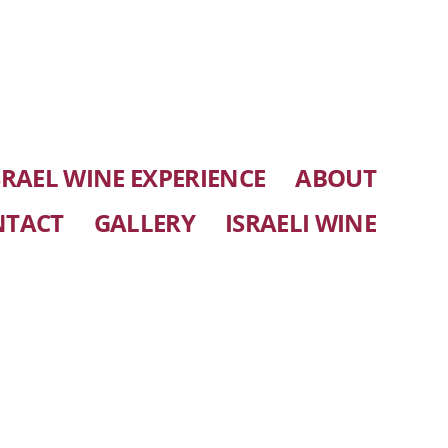
SRAEL WINE EXPERIENCE
ABOUT
NTACT
GALLERY
ISRAELI WINE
····················
■ Work to complete ■
Keep every word of the lines above unchanged in the copy, and omit the pictures.

■ Your response ■
SRAEL WINE EXPERIENCE
ABOUT
NTACT
GALLERY
ISRAELI WINE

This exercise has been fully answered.